Geisha Playing Battledore and Shuttlecock
- Date:
- c. 1783
- Medium:
- Color woodblock print; hashira-e
- Source:
- Art Institute of Chicago
Description
Geisha Playing Battledore and Shuttlecock, a color woodblock print attributed to Torii Kiyonaga, presents two young women at the New Year's game of hanetsuki, in which painted wooden paddles (hagoita) are used to keep a feathered shuttlecock in the air. The game was inseparable from the seasonal imagery of the first days of the new year in Edo, when freshly bought hagoita decorated with kabuki portraits were given as gifts and young women in their best kimono could be seen at play in courtyards and on temple grounds. Kiyonaga, designing as a member of the Torii school of woodblock artists, uses the simple action to organize a tall, elegant composition: one figure raises her paddle, the other prepares to return the shuttlecock, their long sleeves and trailing kimono hems extending the linear rhythm of the game across the sheet. The Art Institute of Chicago, which holds this impression, places the print within Kiyonaga's [bijin-ga](/glossary/bijin-ga) output, where everyday entertainments of well-dressed townswomen became a stable subject.
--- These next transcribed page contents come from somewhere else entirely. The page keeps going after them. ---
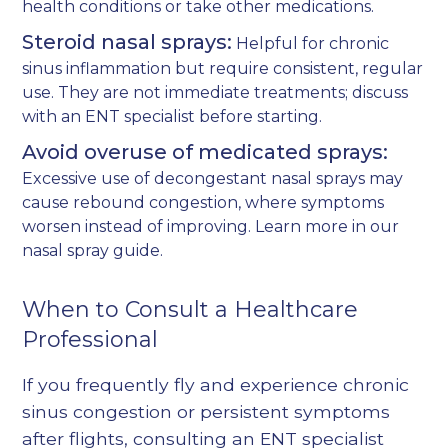
health conditions or take other medications.
Steroid nasal sprays:
Helpful for chronic
sinus inflammation but require consistent, regular
use. They are not immediate treatments; discuss
with an ENT specialist before starting.
Avoid overuse of medicated sprays:
Excessive use of decongestant nasal sprays may
cause rebound congestion, where symptoms
worsen instead of improving. Learn more in our
nasal spray guide
.
When to Consult a Healthcare
Professional
If you frequently fly and experience chronic
sinus congestion or persistent symptoms
after flights, consulting an ENT specialist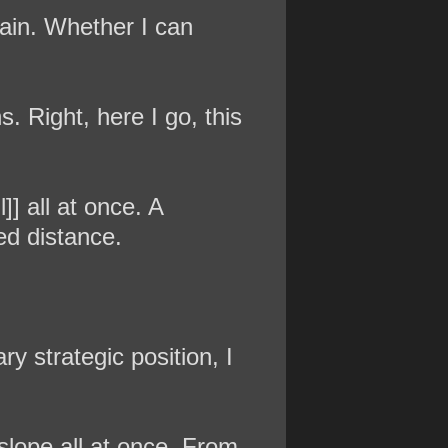
gain. Whether I can
s. Right, here I go, this
]] all at once. A
ed distance.
ry strategic position, I
slope all at once. From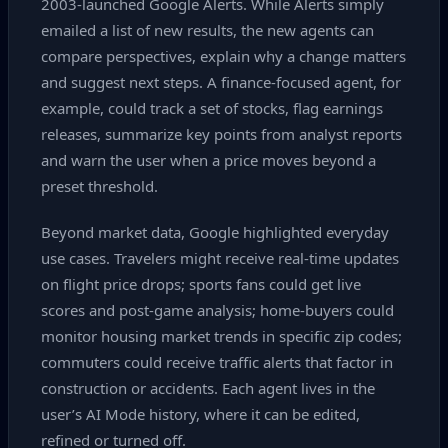
2003‑launched Google Alerts. While Alerts simply
emailed a list of new results, the new agents can
compare perspectives, explain why a change matters
and suggest next steps. A finance‑focused agent, for
example, could track a set of stocks, flag earnings
releases, summarize key points from analyst reports
and warn the user when a price moves beyond a
preset threshold.
Beyond market data, Google highlighted everyday
use cases. Travelers might receive real‑time updates
on flight price drops; sports fans could get live
scores and post‑game analysis; home‑buyers could
monitor housing market trends in specific zip codes;
commuters could receive traffic alerts that factor in
construction or accidents. Each agent lives in the
user’s AI Mode history, where it can be edited,
refined or turned off.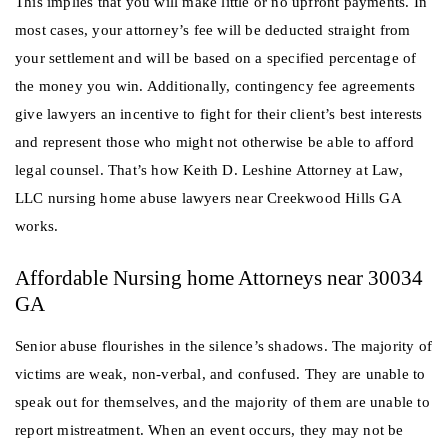
This implies that you will make little or no upfront payments. In
most cases, your attorney’s fee will be deducted straight from
your settlement and will be based on a specified percentage of
the money you win. Additionally, contingency fee agreements
give lawyers an incentive to fight for their client’s best interests
and represent those who might not otherwise be able to afford
legal counsel. That’s how Keith D. Leshine Attorney at Law,
LLC nursing home abuse lawyers near Creekwood Hills GA
works.
Affordable Nursing home Attorneys near 30034
GA
Senior abuse flourishes in the silence’s shadows. The majority of
victims are weak, non-verbal, and confused. They are unable to
speak out for themselves, and the majority of them are unable to
report mistreatment. When an event occurs, they may not be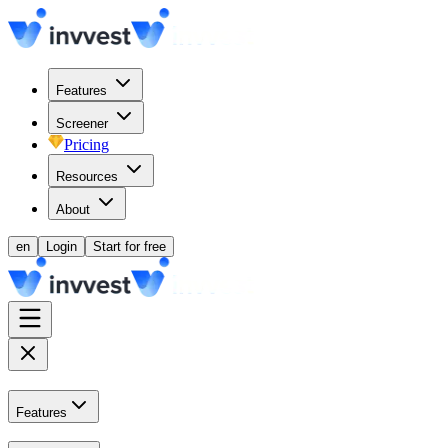
Features
Screener
Pricing
Resources
About
en
Login
Start for free
Features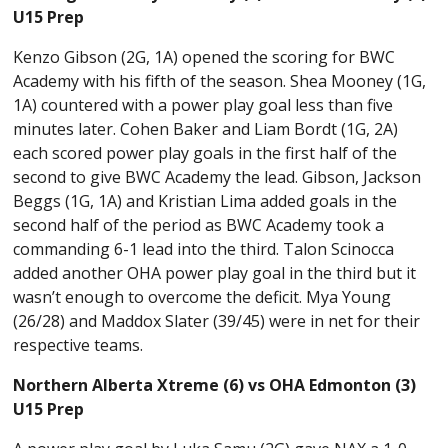
U15 Prep
Kenzo Gibson (2G, 1A) opened the scoring for BWC
Academy with his fifth of the season. Shea Mooney (1G,
1A) countered with a power play goal less than five
minutes later. Cohen Baker and Liam Bordt (1G, 2A)
each scored power play goals in the first half of the
second to give BWC Academy the lead. Gibson, Jackson
Beggs (1G, 1A) and Kristian Lima added goals in the
second half of the period as BWC Academy took a
commanding 6-1 lead into the third. Talon Scinocca
added another OHA power play goal in the third but it
wasn’t enough to overcome the deficit. Mya Young
(26/28) and Maddox Slater (39/45) were in net for their
respective teams.
Northern Alberta Xtreme (6) vs OHA Edmonton (3)
U15 Prep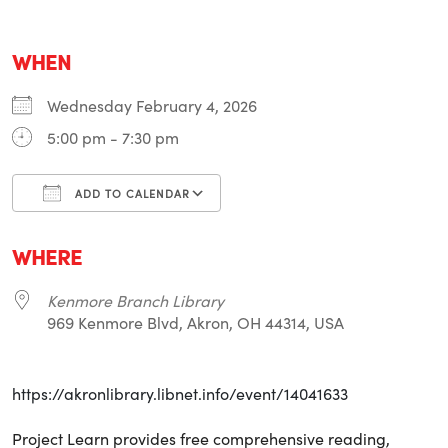
WHEN
Wednesday February 4, 2026
5:00 pm - 7:30 pm
ADD TO CALENDAR
Download ICS
Google Calendar
i
WHERE
Kenmore Branch Library
969 Kenmore Blvd, Akron, OH 44314, USA
https://akronlibrary.libnet.info/event/14041633
Project Learn provides free comprehensive reading,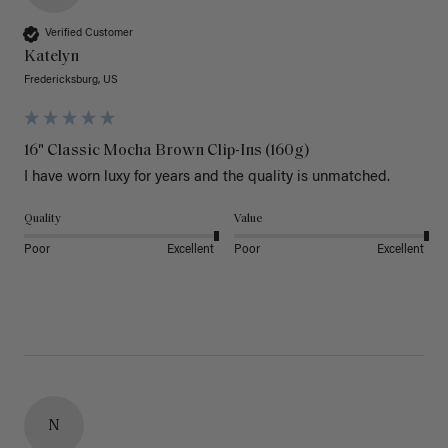
Verified Customer
Katelyn
Fredericksburg, US
16" Classic Mocha Brown Clip-Ins (160g)
I have worn luxy for years and the quality is unmatched. 
Quality
Value
Poor
Excellent
Poor
Excellent
N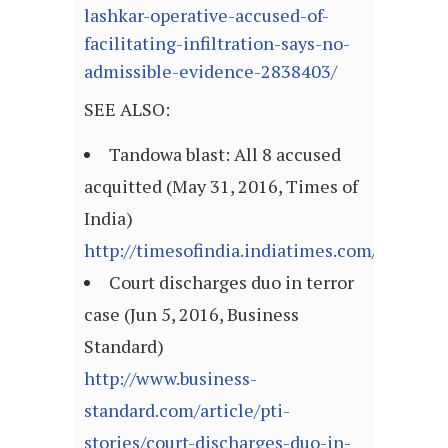
lashkar-operative-accused-of-
facilitating-infiltration-says-no-
admissible-evidence-2838403/
SEE ALSO:
Tandowa blast: All 8 accused
acquitted (May 31, 2016, Times of
India)
http://timesofindia.indiatimes.com/articl
Court discharges duo in terror
case (Jun 5, 2016, Business
Standard)
http://www.business-
standard.com/article/pti-
stories/court-discharges-duo-in-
The palette is warm and restrained, with reds, soft yellows, and patterned textiles set against the blank ground that suggests an outdoor January light. For modern viewers, the sheet records a vanished seasonal practice and demonstrates Kiyonaga's particular gift: the ability to make a moment of athletic play look ceremonial without surrendering its underlying liveliness, so that the women's poses read simultaneously as figures from a tournament and as a frieze of classical beauties.